Peter G. Aiken-USA TODAY Sports

You can make quite the name for yourself in professional basketball as a great rebounder. Just ask a guy like Dennis Rodman. He was a rebounding machine despite his relatively small stature. Before Dennis Rodman, there was Bill Bridges, a defensive and rebounding specialist from the University of Kansas who went on to have 13 very productive years in the NBA.

If you’ve never heard of Bill Bridges, you’re probably not alone. The six foot five forward from Hobbs, New Mexico came along just after Wilt Chamberlain left Kansas and despite the fact that he was All-Big Eight in 1959, 1960, and 1961, and even though he was a first team All-American in his senior season of 1961, he had never really gotten the recognition around the Kansas basketball community as he has deserved. Despite only playing for three years because of the freshman eligibility rules in place at the time, he still ranks fourth on the all time list at KU in rebounds with 1,081 and first ever in rebounds in conference games with 580. While dominating the boards, he also managed to put up 13.2 points per game in his three years at KU. It shouldn’t have taken the school 43 years to retire the number of a guy with these kinds of numbers. But that’s what happened. Bill’s number 32 was officially raised to the rafters in 2004.

Bill Bridges’ stats are comparable to some modern day Jayhawks who also spent three years in Lawrence. The fan base looks favorably upon Cole Aldrich and Thomas Robinson so we’ll compare the stats of these three Jayhawks. Sure, this comparison may not be totally fair considering that both Aldrich and Robinson were used minimally during their freshman seasons and that may skew their stats a little in the wrong direction so we’ll only use the final two years for Aldrich and Robinson. Aldrich played 71 total games during his sophomore and junior seasons; Robinson played 72. Bridges played a total of 78 games in three seasons, so for a statistical analysis, these players match up pretty well as far as games played goes. Plus, on the all time scoring charts at KU, Aldrich sits at #48, Bridges is #50, and Robinson is #51.

Bridges

Aldrich

Robinson

Height

6’5"

6’11"

6’9"

Games

78

71

72

PPG

13.2

13.1

12.7

RPG

13.9

10.5

9.2

FG %

40.1

58.0

55.3

BPG

NA

3.1

0.8

As you can see from the above chart, Bridges stacks up admirably to Aldrich.
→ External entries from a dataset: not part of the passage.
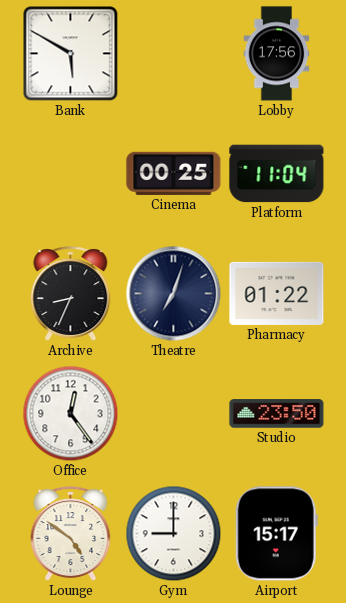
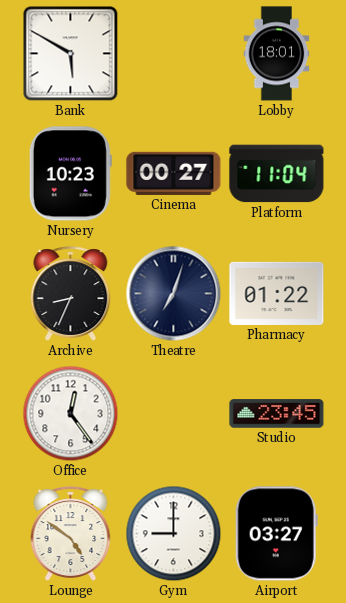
Lobby: 17:56 -> 18:01
Nursery: none -> 10:23
Cinema: 00:25 -> 00:27
Studio: 23:50 -> 23:45
Airport: 15:17 -> 03:27
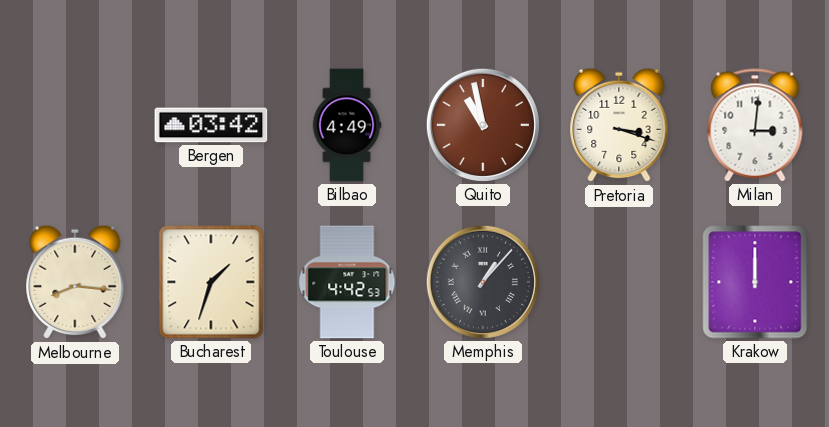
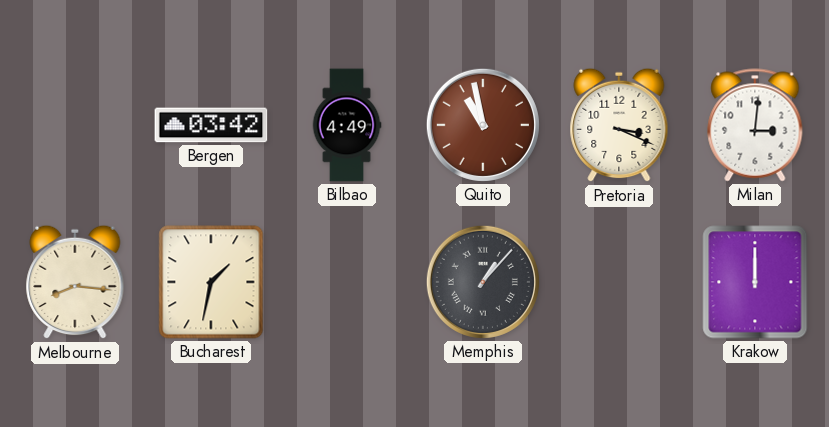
Pretoria: 3:18 -> 3:19
Bucharest: 1:33 -> 1:32
Toulouse: 4:42 -> none
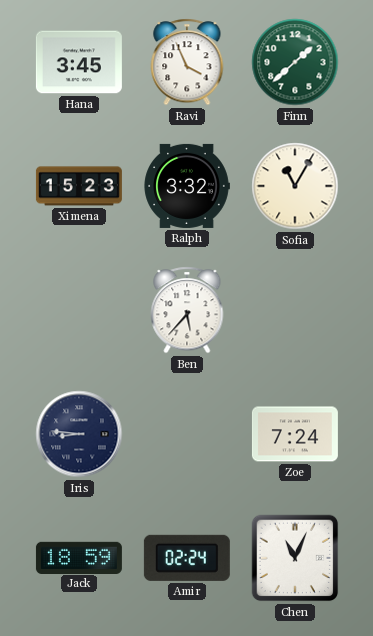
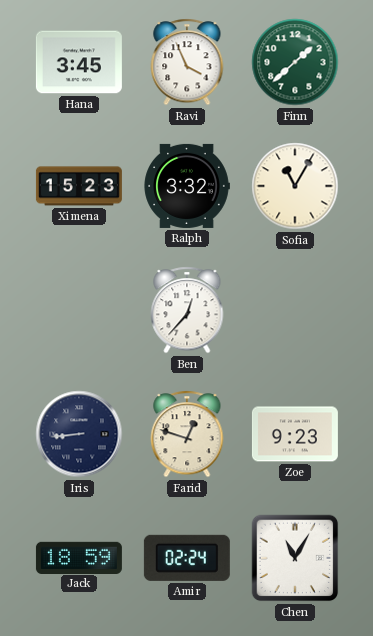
Ben: 5:37 -> 12:37
Iris: 8:46 -> 8:44
Farid: none -> 12:48
Zoe: 7:24 -> 9:23
Chen: 11:04 -> 11:05
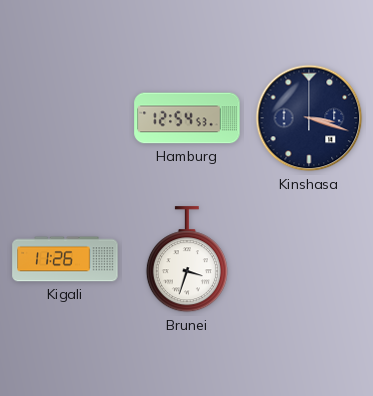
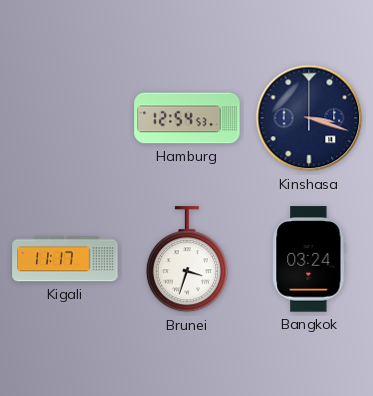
Kigali: 11:26 -> 11:17
Bangkok: none -> 03:24
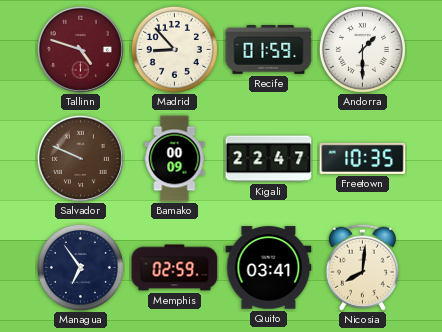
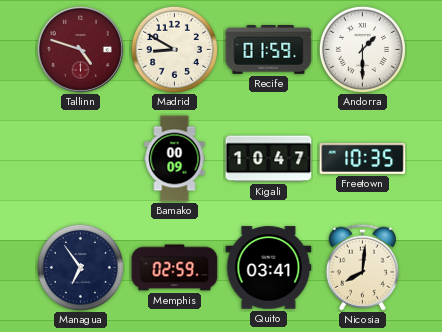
Madrid: 8:53 -> 8:50
Salvador: 9:49 -> none
Kigali: 22:47 -> 10:47
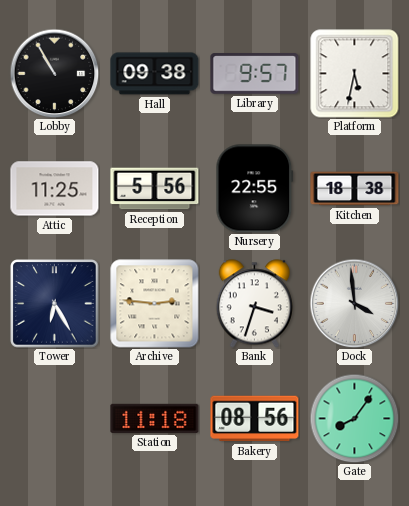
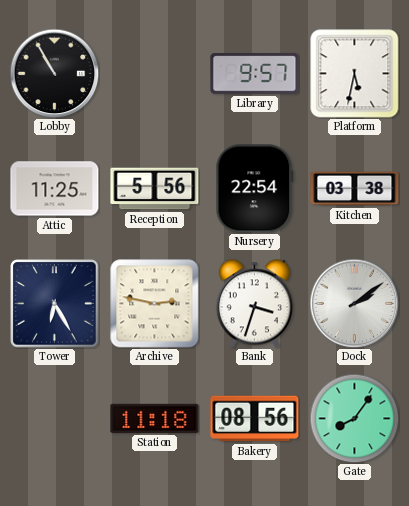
Hall: 09:38 -> none
Nursery: 22:55 -> 22:54
Kitchen: 18:38 -> 03:38
Archive: 2:46 -> 2:47
Dock: 3:59 -> 2:09
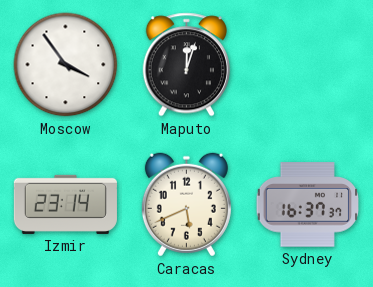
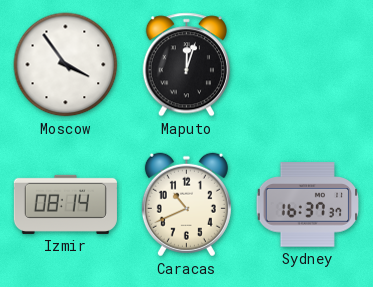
Izmir: 23:14 -> 08:14
Caracas: 5:41 -> 10:41
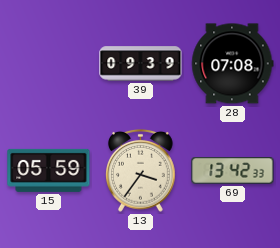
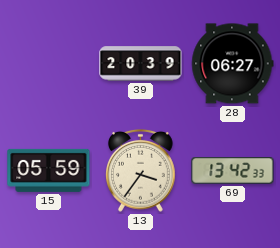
39: 09:39 -> 20:39
28: 07:08 -> 06:27
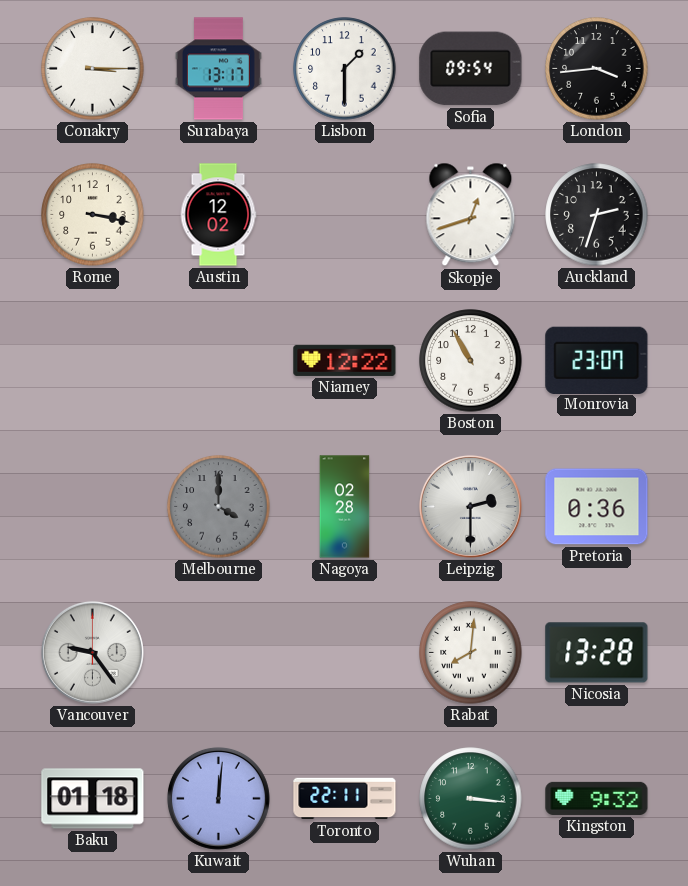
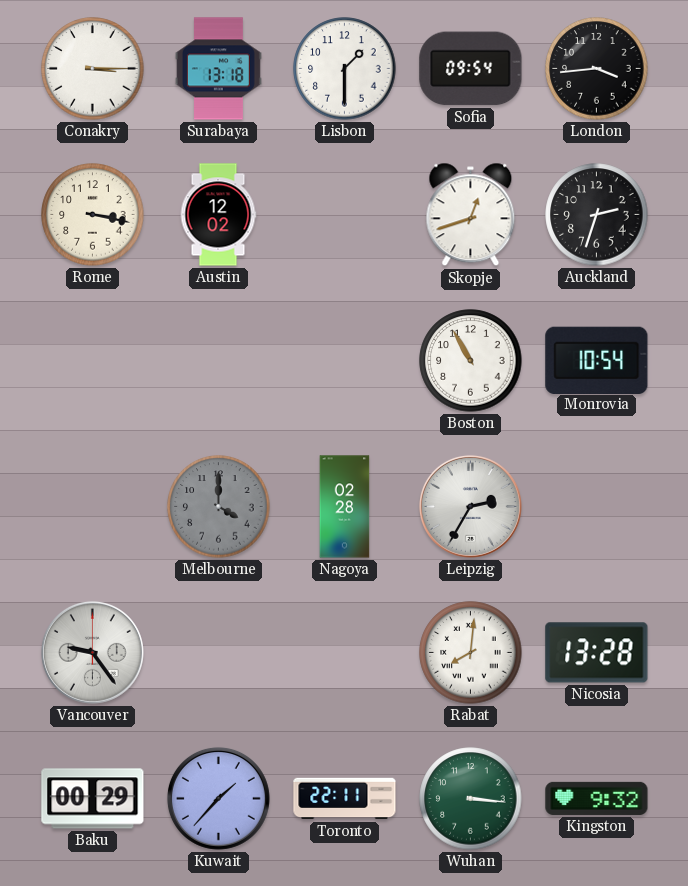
Surabaya: 13:17 -> 13:18
Niamey: 12:22 -> none
Monrovia: 23:07 -> 10:54
Leipzig: 2:30 -> 2:35
Pretoria: 0:36 -> none
Baku: 01:18 -> 00:29
Kuwait: 12:01 -> 1:37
Aldrich was a center and still pulled down a full 3.5 boards fewer than Bridges did despite standing a half foot taller and in theory being in a better position to grab a rebound more frequently. Granted, players are bigger now, so in comparison to other players of his era, Bridges 6’5" frame would have been closer to Robinson’s 6’9" in today’s game. All things considered, Bridges compares especially well to Robinson. He scored slightly more although for a much lower percentage (he took more shots away from the rim than Robinson did who looked like he always wanted to destroy the rim) but the rebounding difference is substantial. In that category, Bridges outrebounds T-Rob by a hefty 4.7 rebounds per game. Pretty crazy.


Bill Bridges went on to have a solid NBA career where he averaged 11.9 points and 11.9 rebounds per game over the course of his 13 professional seasons. He was also voted into the NBA All-Star game on three occasions (1967, 1968, 1970) and went out as an NBA champion, winning the 1975 title with the Warriors and retiring following the season. Pretty good for a guy whose own school took 43 years to recognize how great his was, don’t you think?